[[ The input, beginning ]]

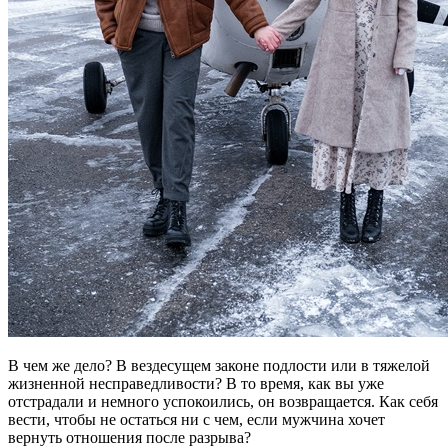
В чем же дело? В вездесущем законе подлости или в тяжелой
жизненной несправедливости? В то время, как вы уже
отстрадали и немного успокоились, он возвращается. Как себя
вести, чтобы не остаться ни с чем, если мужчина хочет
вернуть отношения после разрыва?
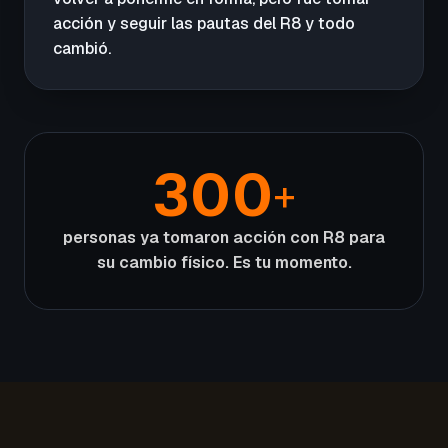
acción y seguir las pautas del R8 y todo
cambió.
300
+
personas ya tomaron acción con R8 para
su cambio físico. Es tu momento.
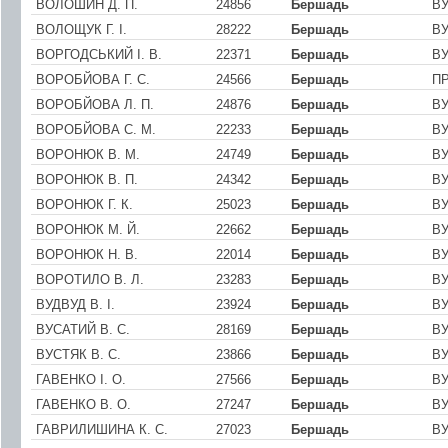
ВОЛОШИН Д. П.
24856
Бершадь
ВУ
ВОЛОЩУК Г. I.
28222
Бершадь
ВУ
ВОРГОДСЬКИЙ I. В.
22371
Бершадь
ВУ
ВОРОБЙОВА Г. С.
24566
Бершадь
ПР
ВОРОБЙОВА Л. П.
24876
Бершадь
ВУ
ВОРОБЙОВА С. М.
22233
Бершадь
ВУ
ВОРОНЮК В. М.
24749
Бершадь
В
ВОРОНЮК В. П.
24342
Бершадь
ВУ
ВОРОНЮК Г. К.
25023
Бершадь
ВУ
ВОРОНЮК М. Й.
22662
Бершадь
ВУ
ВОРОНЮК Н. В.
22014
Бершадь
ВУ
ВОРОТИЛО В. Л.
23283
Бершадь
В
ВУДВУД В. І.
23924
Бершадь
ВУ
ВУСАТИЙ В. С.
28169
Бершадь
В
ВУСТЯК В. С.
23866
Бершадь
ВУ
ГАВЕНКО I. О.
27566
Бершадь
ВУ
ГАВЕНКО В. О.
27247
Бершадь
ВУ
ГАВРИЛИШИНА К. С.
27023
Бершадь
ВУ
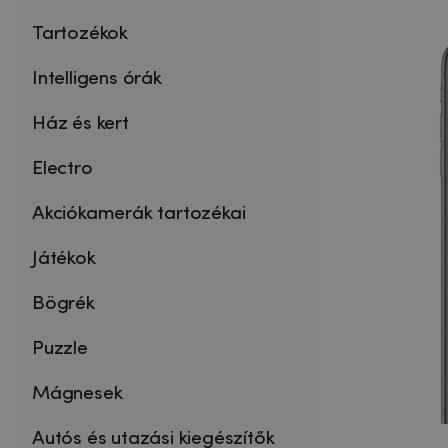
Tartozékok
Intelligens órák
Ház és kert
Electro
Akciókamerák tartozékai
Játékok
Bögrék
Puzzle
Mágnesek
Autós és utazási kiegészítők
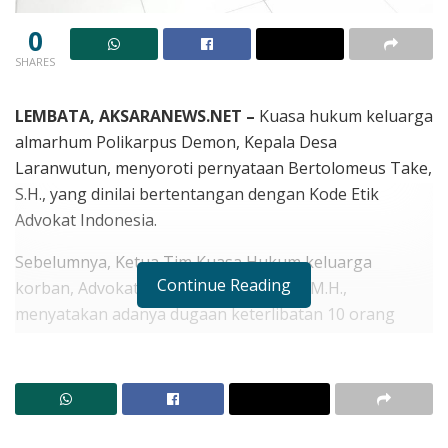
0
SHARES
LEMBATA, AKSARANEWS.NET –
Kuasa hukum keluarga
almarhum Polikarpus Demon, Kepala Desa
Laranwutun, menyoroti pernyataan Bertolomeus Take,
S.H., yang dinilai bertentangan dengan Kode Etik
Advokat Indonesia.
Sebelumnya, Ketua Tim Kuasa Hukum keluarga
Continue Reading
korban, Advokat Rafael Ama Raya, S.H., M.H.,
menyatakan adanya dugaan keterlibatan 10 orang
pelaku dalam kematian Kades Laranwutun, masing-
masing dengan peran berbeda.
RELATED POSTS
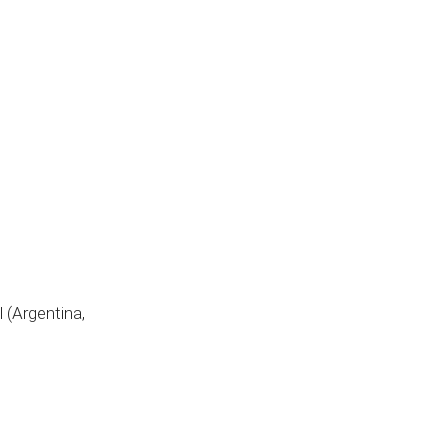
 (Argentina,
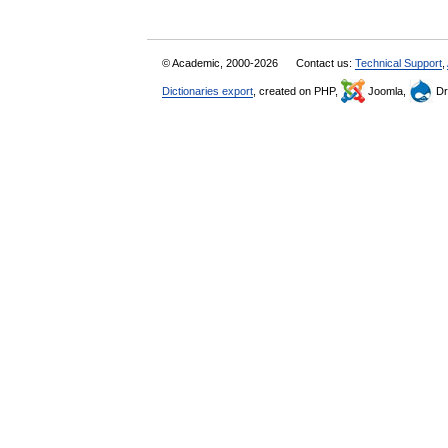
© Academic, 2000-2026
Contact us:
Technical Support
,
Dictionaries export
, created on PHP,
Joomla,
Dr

[[ The input, end ]]
[[ The input, beginning ]]

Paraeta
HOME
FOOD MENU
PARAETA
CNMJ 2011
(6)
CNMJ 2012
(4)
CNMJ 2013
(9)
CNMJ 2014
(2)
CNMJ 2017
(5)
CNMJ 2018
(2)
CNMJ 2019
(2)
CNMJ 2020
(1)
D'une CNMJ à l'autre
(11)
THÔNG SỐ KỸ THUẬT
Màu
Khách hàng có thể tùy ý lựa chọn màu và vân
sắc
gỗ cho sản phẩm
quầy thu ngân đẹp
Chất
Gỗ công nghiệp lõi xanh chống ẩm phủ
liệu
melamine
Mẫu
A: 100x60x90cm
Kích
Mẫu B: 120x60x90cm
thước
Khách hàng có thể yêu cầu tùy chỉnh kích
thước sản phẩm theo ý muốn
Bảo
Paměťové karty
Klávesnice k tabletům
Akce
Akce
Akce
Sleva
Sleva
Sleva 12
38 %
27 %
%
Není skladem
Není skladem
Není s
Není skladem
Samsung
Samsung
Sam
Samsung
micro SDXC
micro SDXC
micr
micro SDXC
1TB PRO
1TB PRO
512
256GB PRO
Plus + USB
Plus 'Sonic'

[[ The input, end ]]

**Work required**
From the data, list each line in which the string "ВОРОБЙОВА" appears.

**Solution for this exercise**
ВОРОБЙОВА Г. С.
ВОРОБЙОВА Л. П.
ВОРОБЙОВА С. М.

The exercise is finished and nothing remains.